Artificial intelligence has enabled researchers to trace the evolution of genetic control elements in the developing mammalian cerebellum. An international team, led by biologists from Heidelberg University and the Vlaams Instituut voor Biotechnologie and KU Leuven in Belgium, developed advanced AI models capable of predicting the activity of these elements using only their DNA sequence.
Genetic control elements are DNA sequences that determine when and where genes are activated. Changes in their activity can lead to evolutionary developments such as brain expansion. The cerebellum, a brain region involved not only in movement and balance but also cognition, emotion, and language, has notably expanded during human evolution.

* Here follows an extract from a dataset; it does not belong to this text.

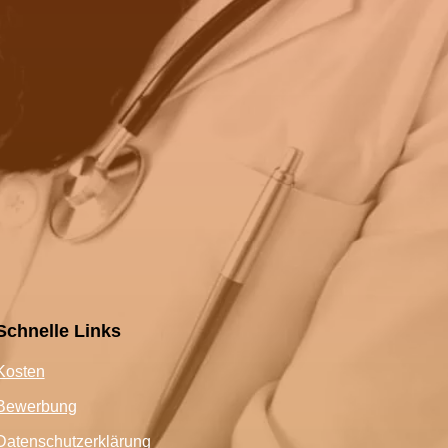
Schnelle Links
Kosten
Bewerbung
Datenschutzerklärung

To address gaps in understanding how these elements evolved, the research team applied AI-based analysis tools to complex biological datasets. "Customized tools for the AI-based analysis of comprehensive and complex datasets in the life sciences have allowed us to decode the sequence grammar and hence the genetically coded activity profiles of these control elements," said Prof. Dr Stein Aerts, computational biologist at Vlaams Instituut voor Biotechnologie and KU Leuven.

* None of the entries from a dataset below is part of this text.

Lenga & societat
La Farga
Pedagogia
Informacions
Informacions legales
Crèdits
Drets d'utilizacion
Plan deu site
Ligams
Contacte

The scientists used modern sequencing technologies to map element activity in individual cells from developing cerebella across six species: human, bonobo, macaque, marmoset, mouse, and opossum. They trained machine learning models on this data to predict control element activity directly from DNA sequences. These models accurately predicted activity both within these species and across other mammals. "This goes to show that the sequence rules that define genetic control elements in cerebellar cell types have been highly conserved throughout mammalian evolution," explained Dr Ioannis Sarropoulos, co-first author of a paper on this research.
Using their AI models' ability to identify conserved sequence patterns, researchers predicted control element activity across 240 mammalian species. For each human element studied, they determined whether corresponding sequences were active in other mammals. This approach allowed them to reconstruct evolutionary histories of regulatory programs with high resolution and pinpoint those contributing to key innovations in humans.
One finding was a newly identified control element near THRB—a gene encoding a thyroid hormone receptor present in all vertebrates—which now operates in cerebellar stem cells due to this new regulatory sequence. According to Prof. Kaessmann from Heidelberg University, "That an evolutionarily ancient gene can be repurposed for novel functions is a key mechanism by which evolution drives innovation."
Researchers from Göttingen and Leipzig as well as Hungary and the United Kingdom also contributed. Funding came from organizations including the European Research Council, European Molecular Biology Organization, and Simons Foundation. The study results appear in Science.